What you should do:
Without carrying over a single picture, write out the records below exactly.

════════════════════

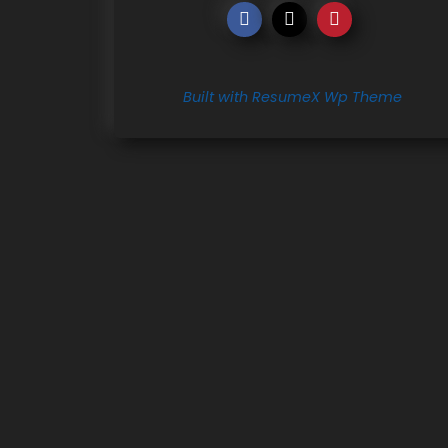
Built with ResumeX Wp Theme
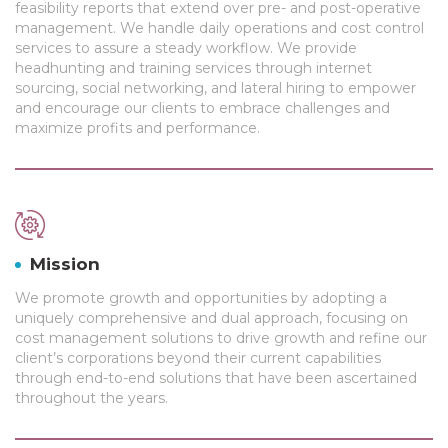
feasibility reports that extend over pre- and post-operative
management. We handle daily operations and cost control
services to assure a steady workflow. We provide
headhunting and training services through internet
sourcing, social networking, and lateral hiring to empower
and encourage our clients to embrace challenges and
maximize profits and performance.
Mission
We promote growth and opportunities by adopting a
uniquely comprehensive and dual approach, focusing on
cost management solutions to drive growth and refine our
client’s corporations beyond their current capabilities
through end-to-end solutions that have been ascertained
throughout the years.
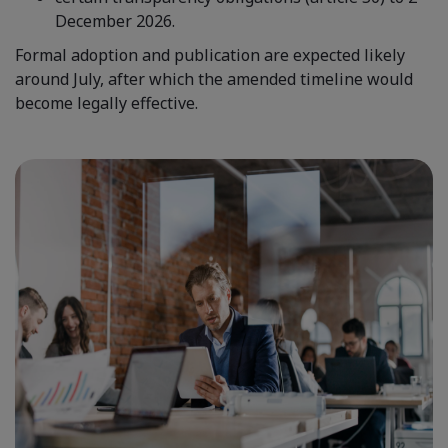
December 2026.
Formal adoption and publication are expected likely
around July, after which the amended timeline would
become legally effective.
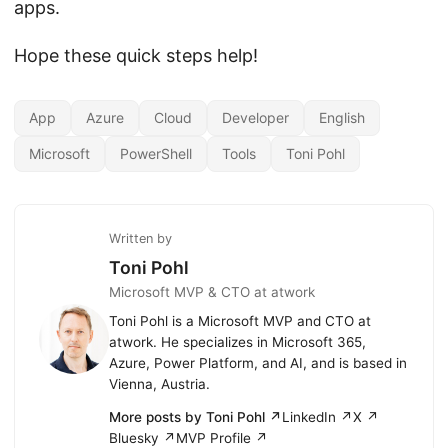
apps.
Hope these quick steps help!
App
Azure
Cloud
Developer
English
Microsoft
PowerShell
Tools
Toni Pohl
Written by
Toni Pohl
Microsoft MVP & CTO at atwork
Toni Pohl is a Microsoft MVP and CTO at
atwork. He specializes in Microsoft 365,
Azure, Power Platform, and AI, and is based in
Vienna, Austria.
More posts by Toni Pohl ↗
LinkedIn ↗
X ↗
Bluesky ↗
MVP Profile ↗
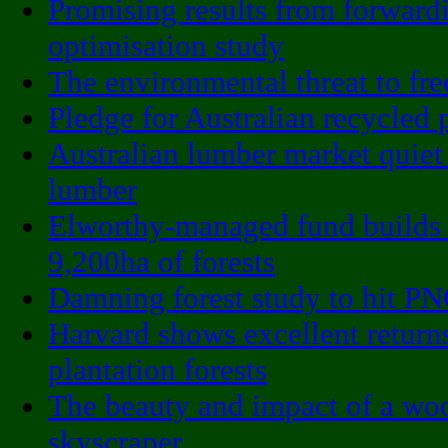
Promising results from forward
optimisation study
The environmental threat to fre
Pledge for Australian recycled 
Australian lumber market quiet
lumber
Elworthy-managed fund builds
9,200ha of forests
Damning forest study to hit P
Harvard shows excellent return
plantation forests
The beauty and impact of a wo
skyscraper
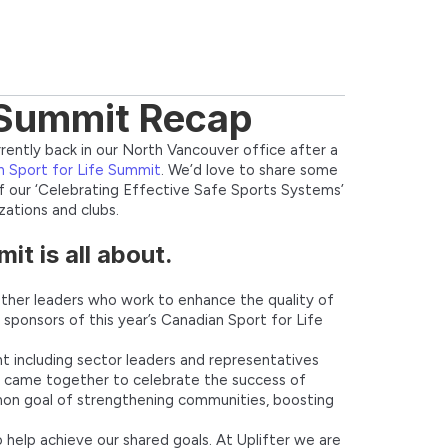
e Summit Recap
rrently back in our North Vancouver office after a
 Sport for Life Summit
. We’d love to share some
 of our ‘Celebrating Effective Safe Sports Systems’
ations and clubs.
t is all about.
ether leaders who work to enhance the quality of
d sponsors of this year’s Canadian Sport for Life
 including sector leaders and representatives
s came together to celebrate the success of
mon goal of strengthening communities, boosting
help achieve our shared goals. At Uplifter we are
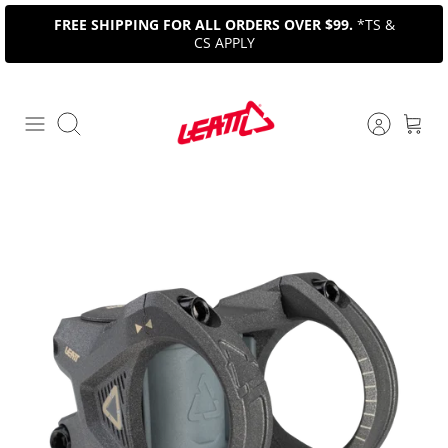
Skip
FREE SHIPPING FOR ALL ORDERS OVER $99.
*TS &
to
CS APPLY
content
Search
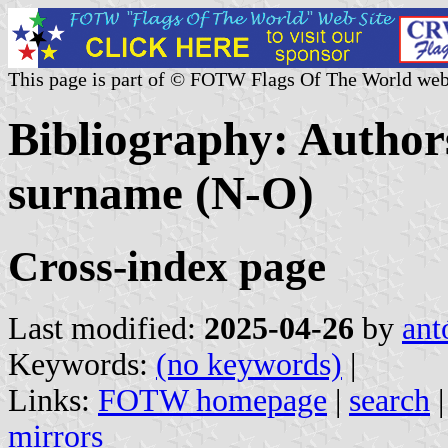
This page is part of © FOTW Flags Of The World web
Bibliography: Authors
surname (N-O)
Cross-index page
Last modified:
2025-04-26
by
ant
Keywords:
(no keywords)
|
Links:
FOTW homepage
|
search
mirrors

════════════════════

Output of the task:
Built with ResumeX Wp Theme
feasibility reports that extend over pre- and post-operative
management. We handle daily operations and cost control
services to assure a steady workflow. We provide
headhunting and training services through internet
sourcing, social networking, and lateral hiring to empower
and encourage our clients to embrace challenges and
maximize profits and performance.
Mission
We promote growth and opportunities by adopting a
uniquely comprehensive and dual approach, focusing on
cost management solutions to drive growth and refine our
client’s corporations beyond their current capabilities
through end-to-end solutions that have been ascertained
throughout the years.
December 2026.
Formal adoption and publication are expected likely
around July, after which the amended timeline would
become legally effective.
apps.
Hope these quick steps help!
App
Azure
Cloud
Developer
English
Microsoft
PowerShell
Tools
Toni Pohl
Written by
Toni Pohl
Microsoft MVP & CTO at atwork
Toni Pohl is a Microsoft MVP and CTO at
atwork. He specializes in Microsoft 365,
Azure, Power Platform, and AI, and is based in
Vienna, Austria.
More posts by Toni Pohl ↗
LinkedIn ↗
X ↗
Bluesky ↗
MVP Profile ↗
Promising results from forward
optimisation study
The environmental threat to fre
Pledge for Australian recycled 
Australian lumber market quiet
lumber
Elworthy-managed fund builds
9,200ha of forests
Damning forest study to hit P
Harvard shows excellent return
plantation forests
The beauty and impact of a wo
skyscraper
e Summit Recap
rrently back in our North Vancouver office after a
 Sport for Life Summit
. We’d love to share some
 of our ‘Celebrating Effective Safe Sports Systems’
ations and clubs.
t is all about.
ether leaders who work to enhance the quality of
d sponsors of this year’s Canadian Sport for Life
 including sector leaders and representatives
s came together to celebrate the success of
mon goal of strengthening communities, boosting
help achieve our shared goals. At Uplifter we are
Skip
FREE SHIPPING FOR ALL ORDERS OVER $99.
*TS &
to
CS APPLY
content
Search
This page is part of © FOTW Flags Of The World web
Bibliography: Authors
surname (N-O)
Cross-index page
Last modified:
2025-04-26
by
ant
Keywords:
(no keywords)
|
Links:
FOTW homepage
|
search
mirrors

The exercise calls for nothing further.